» Collected data:

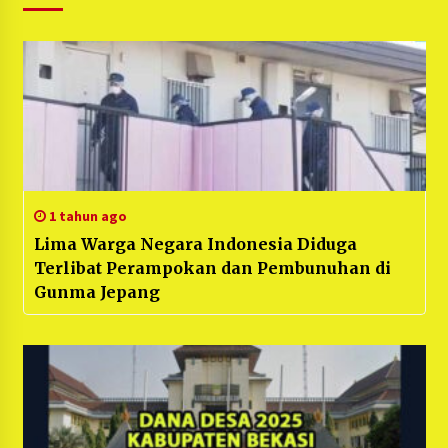
1 tahun ago
Lima Warga Negara Indonesia Diduga
Terlibat Perampokan dan Pembunuhan di
Gunma Jepang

» What the task asks: An exact retyping of the material, minus the pictures, is the required answer.

» Response for this exercise:
1 tahun ago
Lima Warga Negara Indonesia Diduga
Terlibat Perampokan dan Pembunuhan di
Gunma Jepang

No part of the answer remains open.